Well. Since you've captured packets that show that your Trading Server is sending the TCP ACK's with a window size of 0, you at least know the problem is definitely on your side. Which is actually a good thing, because you are in a position to fix it. (There is one thing that might be the issue which would be a problem on their end, I'll talk about that later)
You've also traced the issue to happening during times of increased throughput, also a good thing.
You said the CPU/RAM usage on your Trading Server reported normal. The application you are using, is it by chance configured to use a limited amount of RAM on the host OS? Maybe a limited percent? Because it would stand to reason that if so, as you had more connections and more throughput, there was less RAM available to the application, and therefore less resources available for TCP.
Either way, what OS is your Trading Server using? If you haven't already, you should look into tuning the OS to dedicate more RAM to TCP. In Windows, there are Registry values you can modify. In Linux, there are config files you can edit.
It would also be wise to make sure your Firewall (and nothing else in between) is trying to proxy your TCP sessions. That way you know you are dealing with the full "client to server" TCP connection, and not something in between.
The last thing I can offer is to study the TCP packets being sent from the Stock Exchange to your server just before your server sends a Window Size of 0. In particular, look for the incoming packets to have the value 11 in the IP Header's ECN field (Explicit Congestion Notification -- the last two bits in what used to be DSCP, bits 14 and 15 if you're looking at an IP Header). There is a chance that if both the Client and Server in the communication supported ECN, and a router in transit detected congestion, that it turned these bits on to tell the client and server to slow down their transfers. (This is that thing I said that might be a problem on their end)
I think that (tries to) answer questions 0,1,3. I'll have to dig around a bit more to give you a reliable answer for 2. But I'm pretty confident there is a way.

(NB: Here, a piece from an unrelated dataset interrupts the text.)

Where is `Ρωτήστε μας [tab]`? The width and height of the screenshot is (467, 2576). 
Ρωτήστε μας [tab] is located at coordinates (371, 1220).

I teach TCP, and I often run into people who were mis-taught that the ACK is only sent when the Window Size is reached. This is not true. (To be really transparent, I too taught this incorrectly before I knew better as well, so I completely understand the mistake).
NOTE, I'll be using Receiver/Sender to describe it, but keep in mind TCP is bidirectional, and both parties maintain a Window Size.

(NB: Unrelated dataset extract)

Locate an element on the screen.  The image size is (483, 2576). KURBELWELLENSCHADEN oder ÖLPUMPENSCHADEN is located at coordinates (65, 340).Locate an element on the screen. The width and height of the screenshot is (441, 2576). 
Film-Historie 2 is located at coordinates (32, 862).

The Window Size (that the Receiver sets) is a hard limit on how many bytes the Sender can send without being forced to stop to wait for an acknowledgement.

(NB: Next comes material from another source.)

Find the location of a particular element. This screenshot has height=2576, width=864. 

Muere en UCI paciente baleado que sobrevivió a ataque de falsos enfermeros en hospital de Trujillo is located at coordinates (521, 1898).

The Window Size does not determine how often the Receiver should be sending ACKnowledgements. Originally, the TCP protocol called for an acknowledgement to be sent after each segment was received. Later, TCP was optimized to allow the Receiver to skip ACKs and send an ACKnowledgment every other packet (or more).
The goal of TCP then, is for the Sender to continually be sending packets, without delay or interruption, because it continually receives ACKnowledgements, such that the count of "bytes in transit" is always less than the Window Size. If at any time, the Sender has sent a count of bytes equal to the window size without receiving an ACK, it is forced to pause sending and wait.
The important thing to consider in all this is the Round Trip Time. Often, when you are studying TCP in a wireshark, you are only seeing the perspective of one party in the TCP conversation, which makes it hard to infer, or truly "see", the effect of the RTT. To illustrate the effect of RTT, take a look at these two captures. They are both capturing the same conversation, a 2MB file download over HTTP, but one is from the perspective of the Client, and the other is from the perspective of the Server.
Note: its easier to analyse TCP if you turn off the Wireshark feature "Allow subdissector to reassemble TCP streams"
Notice from the Server side capture (who is the sender of the file), the Server sends 8 full sized packets in a row (packet#'s 6-13) before receiving the first ACK in packet# 14. If you drill down in that ACK, notice the Client's acknowledgement is for the segment sent in Packet#7. And the ACK the Client sent in packet 20 is from the segment sent in Packet#9.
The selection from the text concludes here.